==== Data provided ====

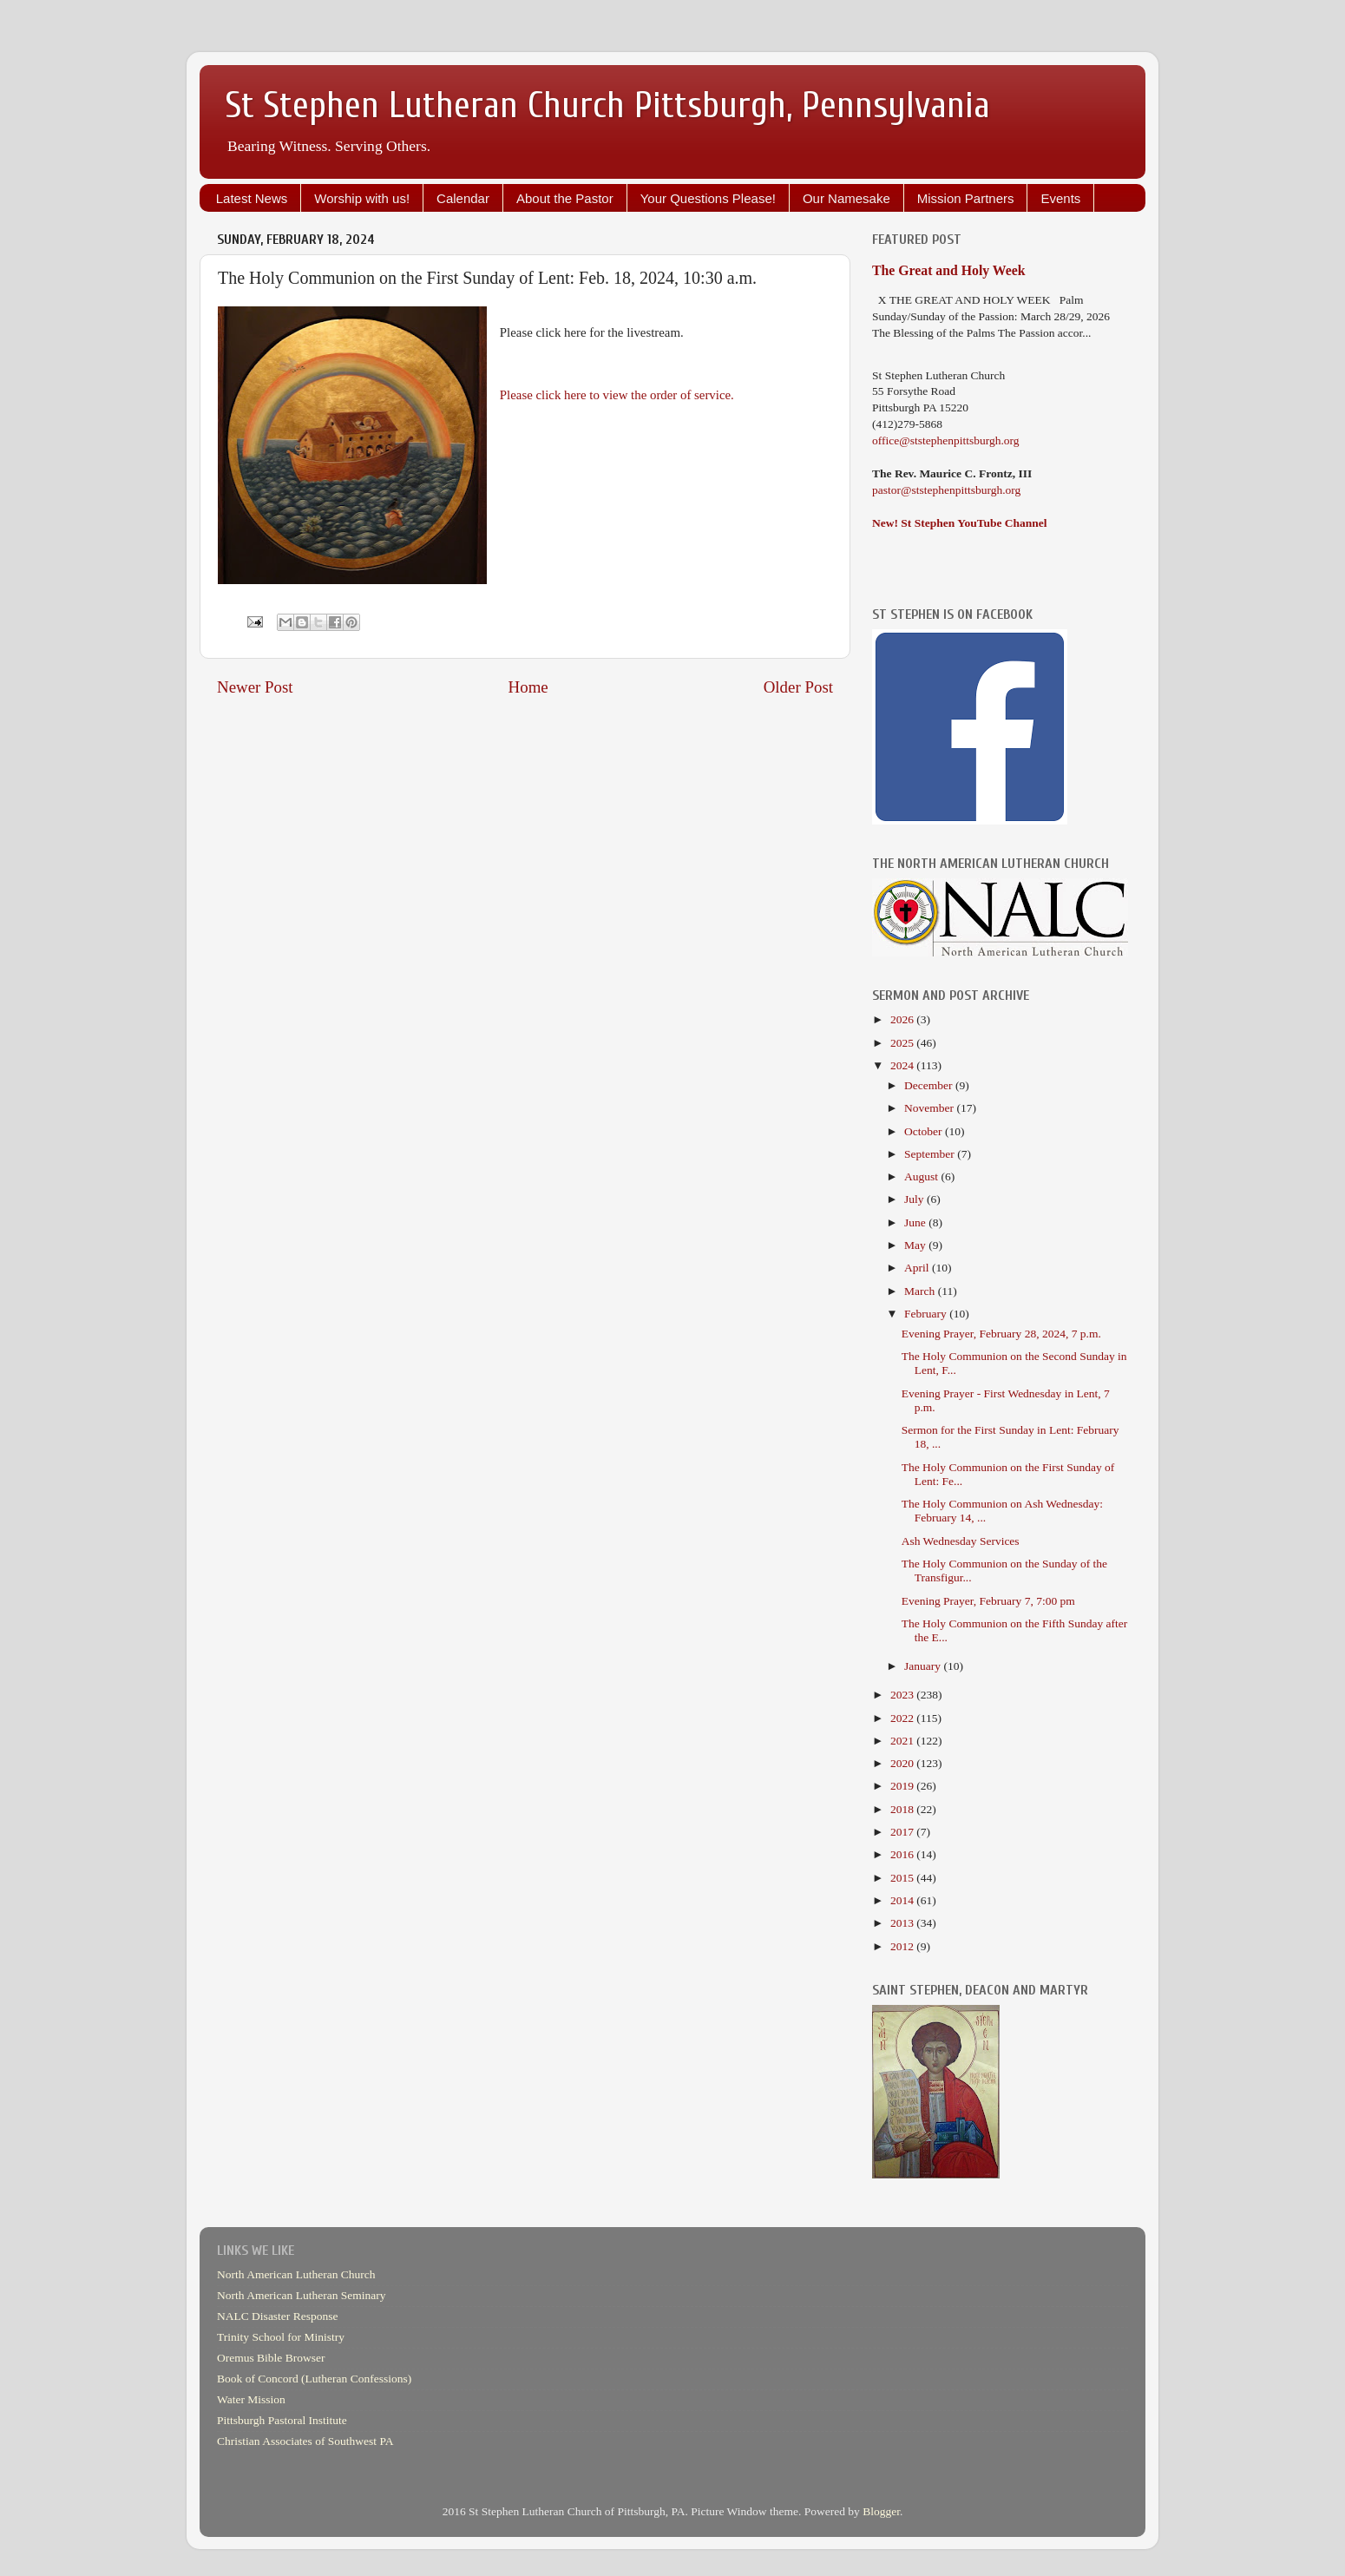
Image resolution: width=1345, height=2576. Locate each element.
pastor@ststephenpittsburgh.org (946, 489)
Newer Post (255, 687)
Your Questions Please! (708, 198)
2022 (903, 1718)
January (923, 1665)
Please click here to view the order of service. (617, 395)
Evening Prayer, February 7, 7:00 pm (988, 1600)
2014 (903, 1900)
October (924, 1131)
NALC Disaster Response (277, 2316)
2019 (903, 1785)
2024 (903, 1065)
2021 (903, 1740)
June (916, 1222)
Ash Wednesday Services (961, 1541)
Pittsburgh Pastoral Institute (282, 2420)
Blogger (881, 2511)
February (926, 1313)
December (929, 1085)
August (922, 1176)
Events (1060, 198)
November (930, 1107)
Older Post (798, 687)
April (918, 1267)
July (915, 1199)
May (916, 1245)
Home (528, 687)
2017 (903, 1831)
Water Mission (251, 2399)
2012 (903, 1946)
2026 (903, 1019)
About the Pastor (564, 198)
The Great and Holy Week (949, 270)
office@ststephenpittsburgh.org (946, 440)
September (930, 1153)
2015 (903, 1877)
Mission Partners (965, 198)
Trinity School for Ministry (280, 2336)
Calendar (462, 198)
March (921, 1291)
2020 (903, 1763)
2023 (903, 1694)
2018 (903, 1809)
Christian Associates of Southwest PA (305, 2441)
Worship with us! (362, 198)
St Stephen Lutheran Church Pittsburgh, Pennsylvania (608, 105)
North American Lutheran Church (296, 2274)
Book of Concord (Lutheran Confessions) (314, 2378)
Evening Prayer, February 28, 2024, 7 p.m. (1001, 1333)
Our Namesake (846, 198)
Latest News (252, 198)
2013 (903, 1922)
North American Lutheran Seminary (301, 2295)
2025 (903, 1042)
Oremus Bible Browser (271, 2357)
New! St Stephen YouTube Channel (959, 522)
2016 (903, 1854)
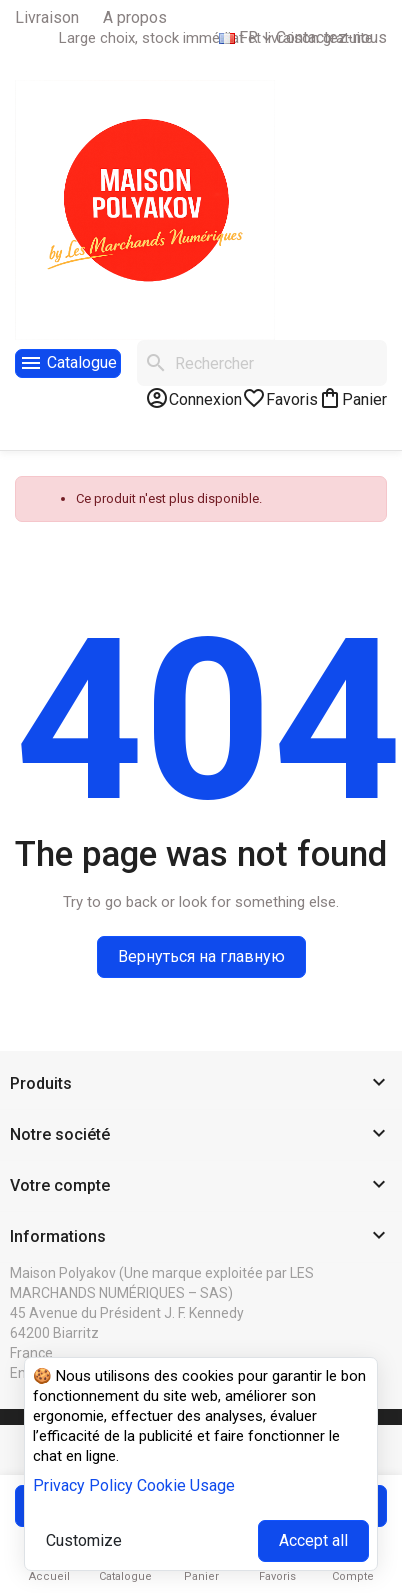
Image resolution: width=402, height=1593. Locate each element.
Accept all (313, 1540)
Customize (84, 1540)
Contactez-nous (331, 37)
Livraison (47, 17)
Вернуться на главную (201, 956)
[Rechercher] (262, 363)
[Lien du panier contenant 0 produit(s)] (352, 398)
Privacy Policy (83, 1485)
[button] (201, 1084)
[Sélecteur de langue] (247, 38)
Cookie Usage (186, 1485)
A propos (135, 17)
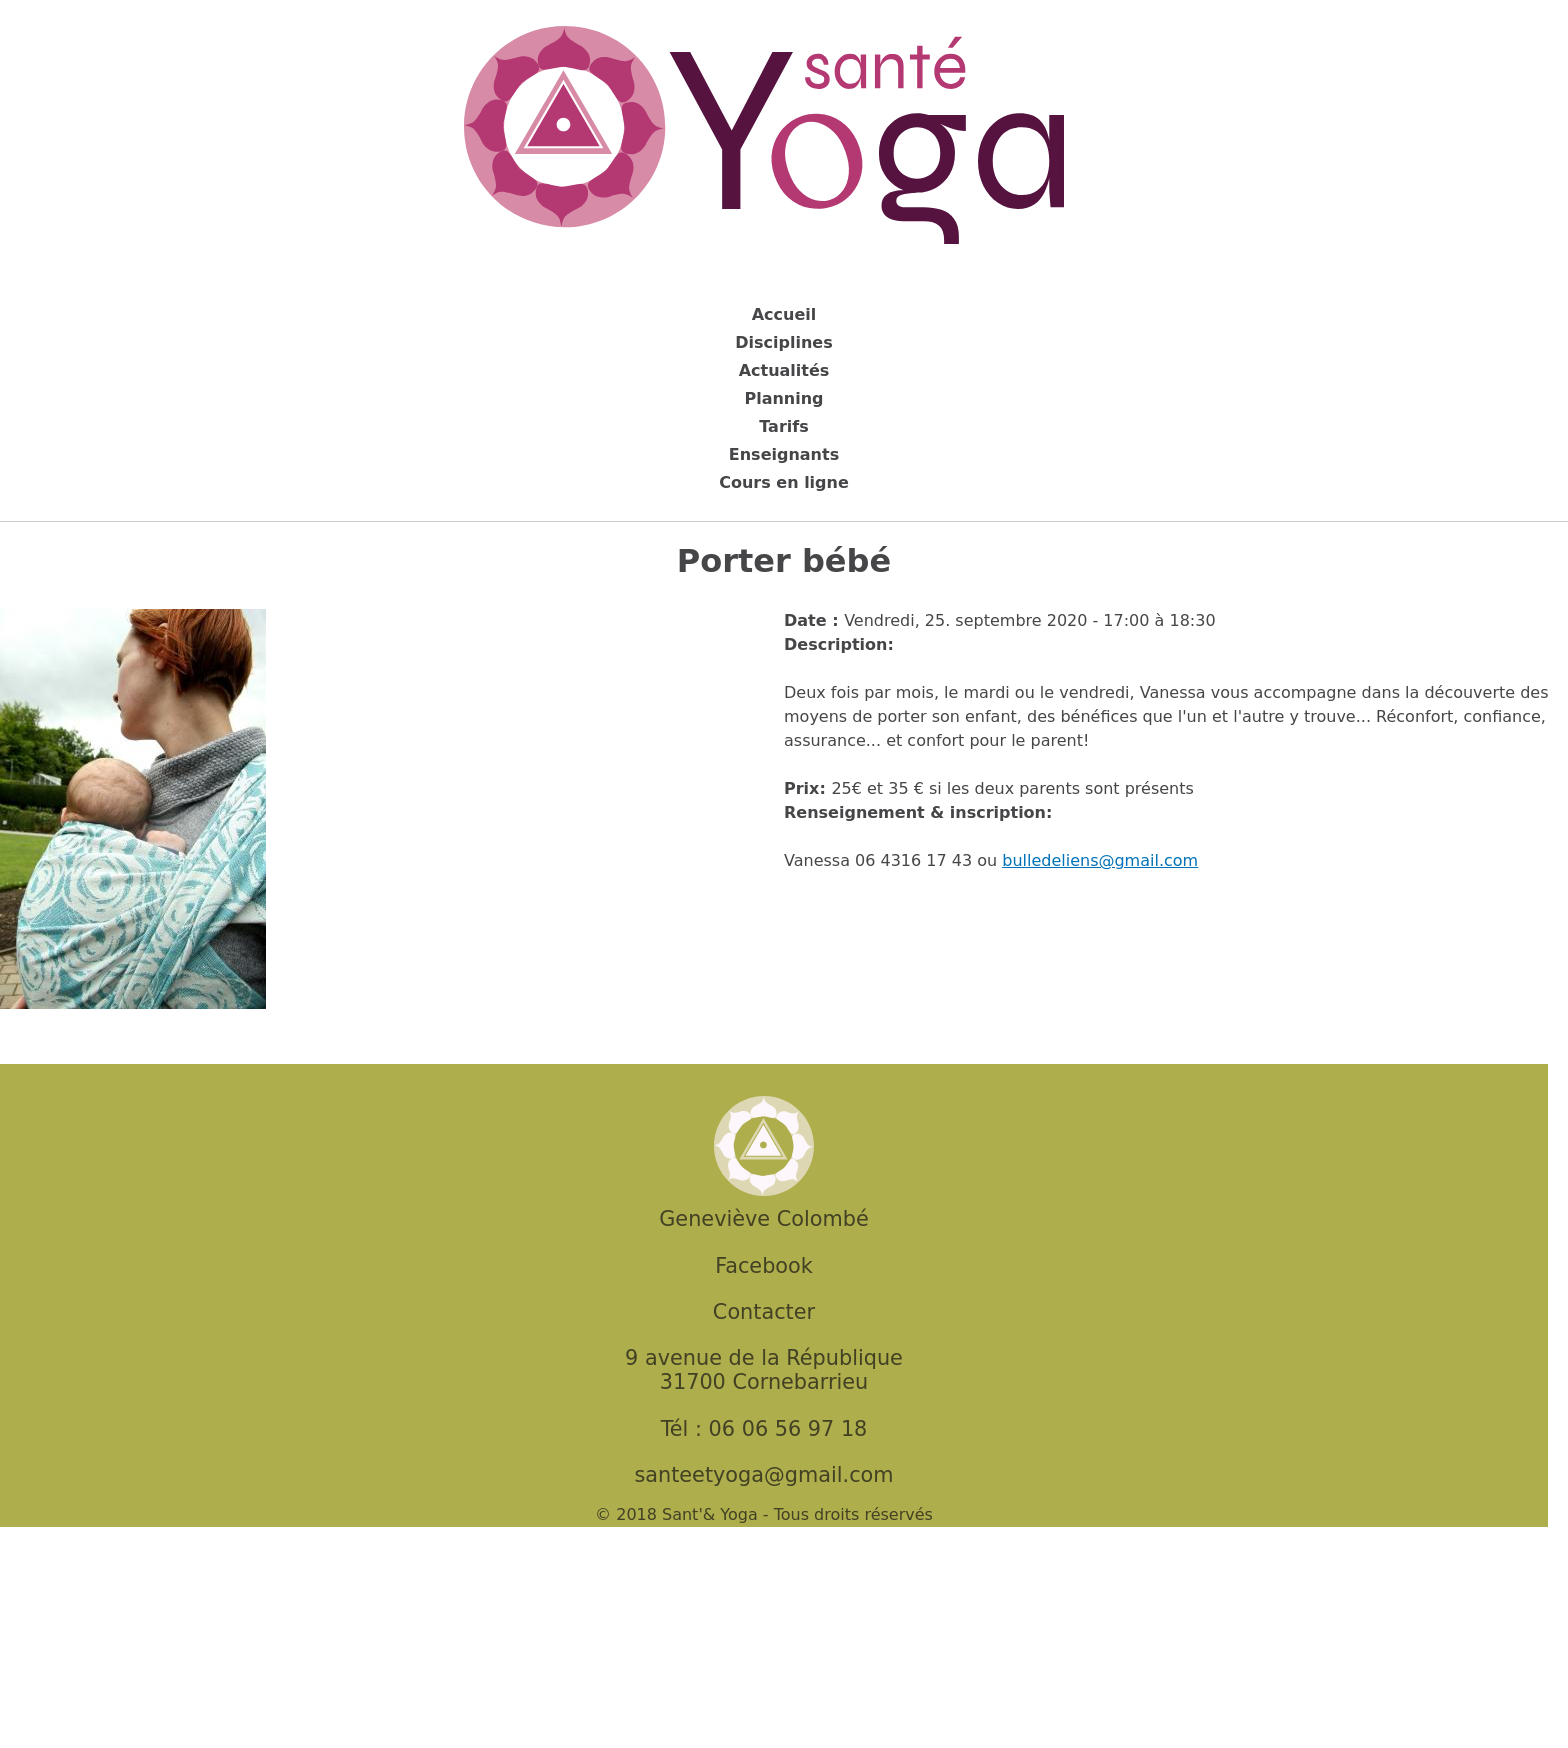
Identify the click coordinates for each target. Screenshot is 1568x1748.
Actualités (784, 370)
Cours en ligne (784, 482)
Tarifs (784, 426)
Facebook (764, 1266)
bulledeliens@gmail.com (1100, 860)
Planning (783, 398)
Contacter (764, 1312)
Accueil (784, 314)
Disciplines (783, 342)
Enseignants (784, 454)
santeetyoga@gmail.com (763, 1475)
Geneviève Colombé (763, 1219)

====

=== Exercise prompt ===
Copy exactly and only this span: the line with "New! St Stephen YouTube Channel (959, 522)" through the final line of the entries, both ends included, with the pictures left out.

=== Solution to the exercise ===
New! St Stephen YouTube Channel (959, 522)
2016 (903, 1854)
Image resolution: width=402, height=1593. Locate each element.
Accept all (313, 1540)
Customize (84, 1540)
Contactez-nous (331, 37)
Livraison (47, 17)
Вернуться на главную (201, 956)
[Rechercher] (262, 363)
[Lien du panier contenant 0 produit(s)] (352, 398)
Privacy Policy (83, 1485)
[button] (201, 1084)
[Sélecteur de langue] (247, 38)
Cookie Usage (186, 1485)
A propos (135, 17)
Identify the click coordinates for each target. Screenshot is 1568x1748.
Actualités (784, 370)
Cours en ligne (784, 482)
Tarifs (784, 426)
Facebook (764, 1266)
bulledeliens@gmail.com (1100, 860)
Planning (783, 398)
Contacter (764, 1312)
Accueil (784, 314)
Disciplines (783, 342)
Enseignants (784, 454)
santeetyoga@gmail.com (763, 1475)
Geneviève Colombé (763, 1219)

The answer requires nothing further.